Records from a collection:
--------------------

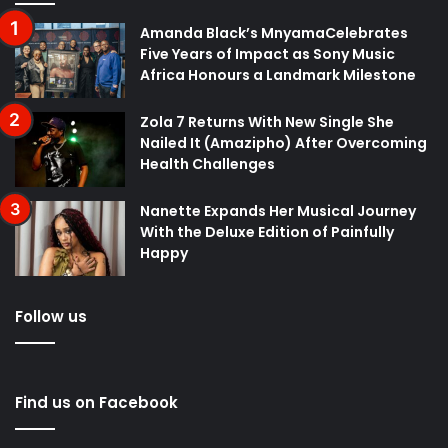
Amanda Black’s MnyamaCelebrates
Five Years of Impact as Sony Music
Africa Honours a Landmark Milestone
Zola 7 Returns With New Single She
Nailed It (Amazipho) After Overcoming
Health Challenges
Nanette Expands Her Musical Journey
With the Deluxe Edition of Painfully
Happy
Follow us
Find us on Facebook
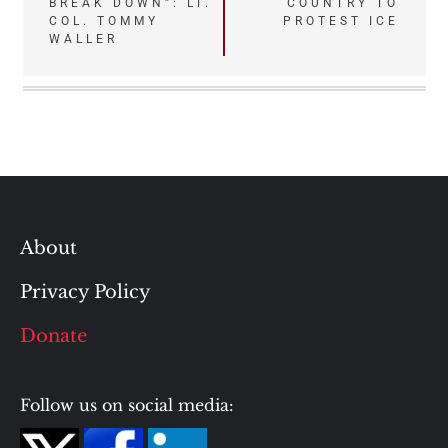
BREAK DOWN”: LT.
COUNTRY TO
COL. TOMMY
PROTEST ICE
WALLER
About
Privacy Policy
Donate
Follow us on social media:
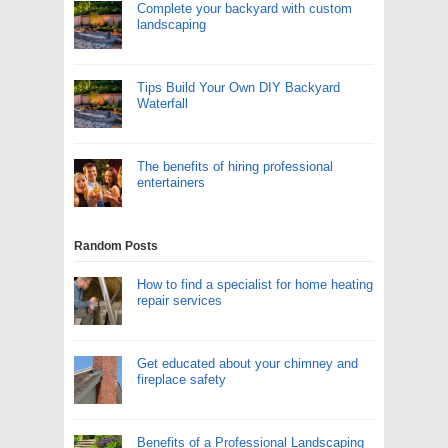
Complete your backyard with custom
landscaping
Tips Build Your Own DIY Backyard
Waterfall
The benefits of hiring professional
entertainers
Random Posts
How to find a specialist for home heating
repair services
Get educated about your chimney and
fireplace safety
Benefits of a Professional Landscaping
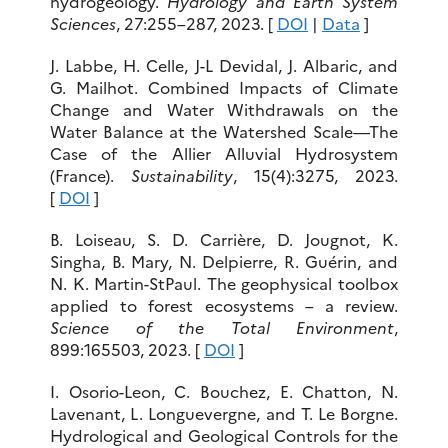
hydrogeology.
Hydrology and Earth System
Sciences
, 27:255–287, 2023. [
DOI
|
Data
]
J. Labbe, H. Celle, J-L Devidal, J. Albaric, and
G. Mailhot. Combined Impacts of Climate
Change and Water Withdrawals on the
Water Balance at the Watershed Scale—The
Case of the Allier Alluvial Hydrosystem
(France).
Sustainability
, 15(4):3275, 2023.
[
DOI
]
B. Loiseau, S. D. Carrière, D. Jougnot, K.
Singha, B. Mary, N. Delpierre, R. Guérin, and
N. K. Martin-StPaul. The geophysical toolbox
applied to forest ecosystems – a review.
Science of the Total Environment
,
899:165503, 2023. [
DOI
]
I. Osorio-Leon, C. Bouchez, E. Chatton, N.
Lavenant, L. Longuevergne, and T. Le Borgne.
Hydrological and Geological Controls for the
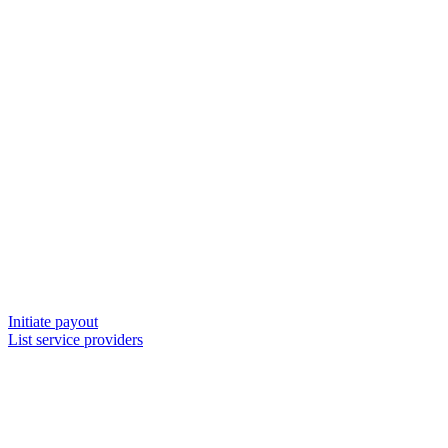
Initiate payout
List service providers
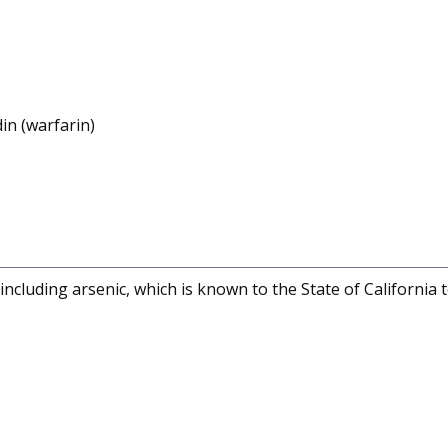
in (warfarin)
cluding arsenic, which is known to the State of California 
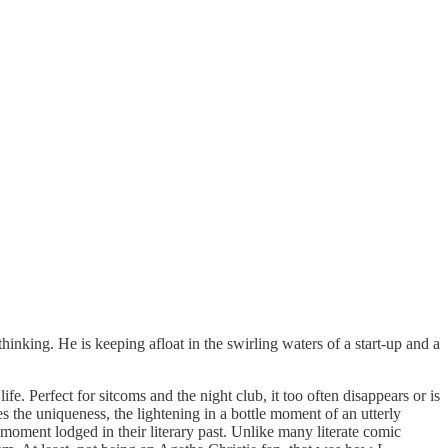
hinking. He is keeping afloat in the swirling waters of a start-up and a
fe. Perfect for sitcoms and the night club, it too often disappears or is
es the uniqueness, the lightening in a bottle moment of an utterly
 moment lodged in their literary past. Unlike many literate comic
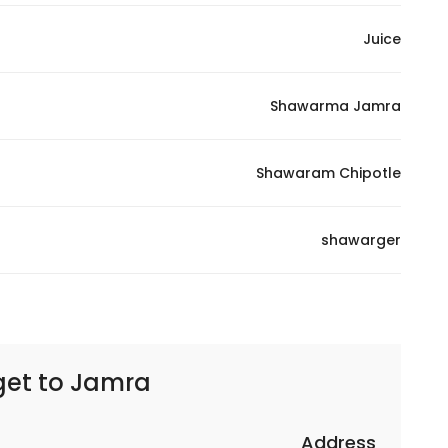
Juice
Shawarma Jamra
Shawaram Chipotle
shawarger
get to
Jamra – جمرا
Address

--------------------

• **Task objective**: Give back all entries exactly. No pictures belong in the copy.

• **Solved exercise**:
Amanda Black’s MnyamaCelebrates
Five Years of Impact as Sony Music
Africa Honours a Landmark Milestone
Zola 7 Returns With New Single She
Nailed It (Amazipho) After Overcoming
Health Challenges
Nanette Expands Her Musical Journey
With the Deluxe Edition of Painfully
Happy
Follow us
Find us on Facebook
BREAK DOWN”: LT.
COUNTRY TO
COL. TOMMY
PROTEST ICE
WALLER
About
Privacy Policy
Donate
Follow us on social media:
Complete your backyard with custom
landscaping
Tips Build Your Own DIY Backyard
Waterfall
The benefits of hiring professional
entertainers
Random Posts
How to find a specialist for home heating
repair services
Get educated about your chimney and
fireplace safety
Benefits of a Professional Landscaping
hydrogeology.
Hydrology and Earth System
Sciences
, 27:255–287, 2023. [
DOI
|
Data
]
J. Labbe, H. Celle, J-L Devidal, J. Albaric, and
G. Mailhot. Combined Impacts of Climate
Change and Water Withdrawals on the
Water Balance at the Watershed Scale—The
Case of the Allier Alluvial Hydrosystem
(France).
Sustainability
, 15(4):3275, 2023.
[
DOI
]
B. Loiseau, S. D. Carrière, D. Jougnot, K.
Singha, B. Mary, N. Delpierre, R. Guérin, and
N. K. Martin-StPaul. The geophysical toolbox
applied to forest ecosystems – a review.
Science of the Total Environment
,
899:165503, 2023. [
DOI
]
I. Osorio-Leon, C. Bouchez, E. Chatton, N.
Lavenant, L. Longuevergne, and T. Le Borgne.
Hydrological and Geological Controls for the
Initiate payout
List service providers
in (warfarin)
cluding arsenic, which is known to the State of California 
hinking. He is keeping afloat in the swirling waters of a start-up and a
fe. Perfect for sitcoms and the night club, it too often disappears or is
es the uniqueness, the lightening in a bottle moment of an utterly
 moment lodged in their literary past. Unlike many literate comic
Juice
Shawarma Jamra
Shawaram Chipotle
shawarger
get to
Jamra – جمرا
Address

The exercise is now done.